Why shouldn't someone be allowed to write a story set in an isolationist, monoethnic culture?

I don't recall anybody saying they shouldn't be allowed. In fact, I said:

@faraday said in MUers in the news?:

If you're making your own personal novel/story/etc. and want to do some kind of discrimination allegory - I can respect that.

So to reiterate - having a mono-ethnic culture is not intrinsically a bad thing. One just should ask why you're making it mono-ethnic, especially if that mono is all white. Is it really central to the story/world? Or is it just lazy storytelling (like sci-fi mono-climate planets) or implicit biases at work?

@Nymeria said in MUers in the news?:

If you're using an existing setting, the roots are defined already. I dislike tearing them up.

Skin color is rarely an essential, defining quality of those roots.

For instance, my son (an avid LoTR fan) recently did an essay on diversity in LoTR. He acknowledged that Tolkein's original lore did define the kingdoms with certain skin colors (loosely based on real Earth geography, with the region of focus being European and predominately white). However, he argues that people of color like to watch these shows too and "they deserve to have fantasy heroes that look like them." He also noted the benefits for white people seeing people of color not always being the bad guys (as Tolkein originally defined them).

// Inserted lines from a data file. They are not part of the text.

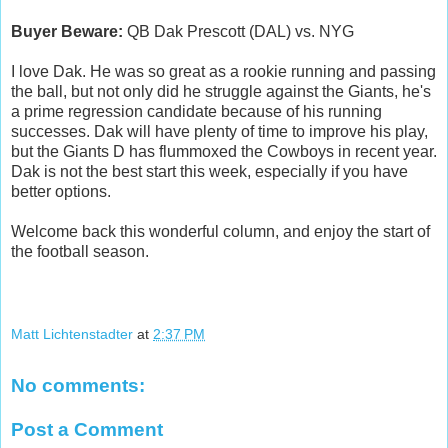
Buyer Beware:
QB Dak Prescott (DAL) vs. NYG
I love Dak. He was so great as a rookie running and passing
the ball, but not only did he struggle against the Giants, he's
a prime regression candidate because of his running
successes. Dak will have plenty of time to improve his play,
but the Giants D has flummoxed the Cowboys in recent year.
Dak is not the best start this week, especially if you have
better options.
Welcome back this wonderful column, and enjoy the start of
the football season.
Matt Lichtenstadter
at
2:37 PM
No comments:
Post a Comment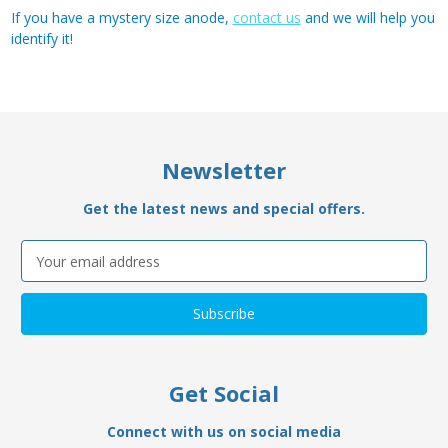
If you have a mystery size anode,
contact us
and we will help you
identify it!
Newsletter
Get the latest news and special offers.
Email
Address
Get Social
Connect with us on social media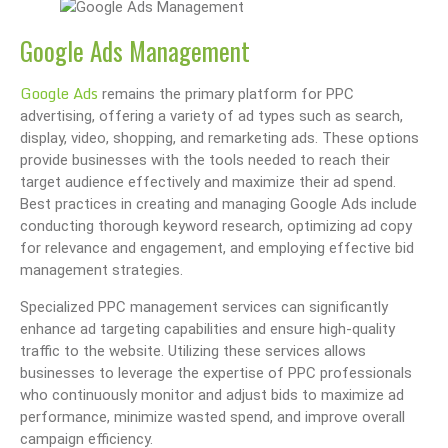
Google Ads Management
Google Ads
remains the primary platform for PPC
advertising, offering a variety of ad types such as search,
display, video, shopping, and remarketing ads. These options
provide businesses with the tools needed to reach their
target audience effectively and maximize their ad spend.
Best practices in creating and managing Google Ads include
conducting thorough keyword research, optimizing ad copy
for relevance and engagement, and employing effective bid
management strategies.
Specialized PPC management services can significantly
enhance ad targeting capabilities and ensure high-quality
traffic to the website. Utilizing these services allows
businesses to leverage the expertise of PPC professionals
who continuously monitor and adjust bids to maximize ad
performance, minimize wasted spend, and improve overall
campaign efficiency.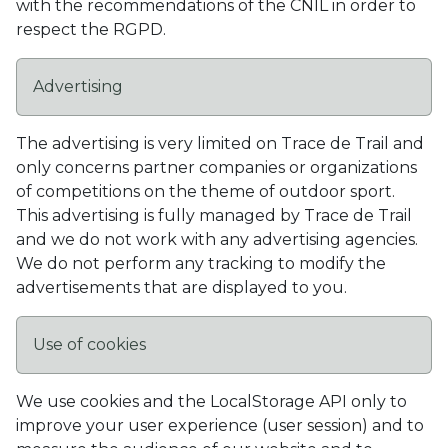
with the recommendations of the CNIL in order to
respect the RGPD.
Advertising
The advertising is very limited on Trace de Trail and
only concerns partner companies or organizations
of competitions on the theme of outdoor sport.
This advertising is fully managed by Trace de Trail
and we do not work with any advertising agencies.
We do not perform any tracking to modify the
advertisements that are displayed to you.
Use of cookies
We use cookies and the LocalStorage API only to
improve your user experience (user session) and to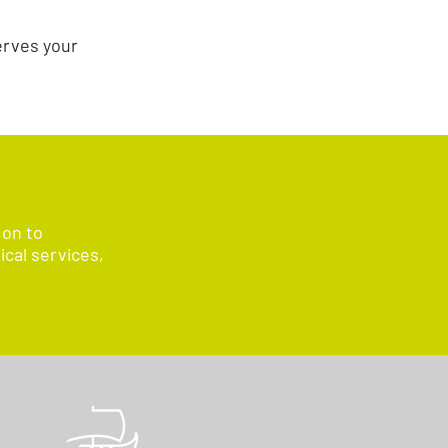
erves your
 on to
ical services,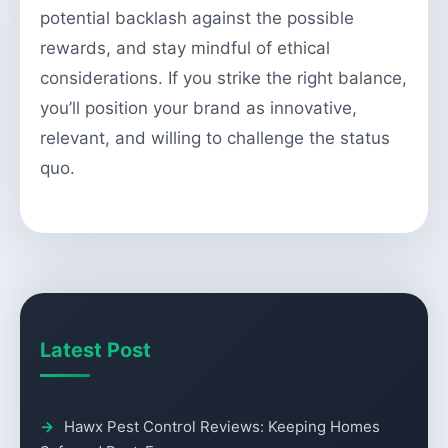
potential backlash against the possible
rewards, and stay mindful of ethical
considerations. If you strike the right balance,
you’ll position your brand as innovative,
relevant, and willing to challenge the status
quo.
Latest Post
Hawx Pest Control Reviews: Keeping Homes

It would make no difference to the story if the kingdom of Rohan were patterned more after the steppe peoples of Asia, for instance, or if some of the dwarves in the Hobbit movies had different skin tones.

If an 11-year-old can see that the impact on actual modern-day humans matters more than the beloved lore of a white guy from the 1930's, I think more adults could stand to come to that realization.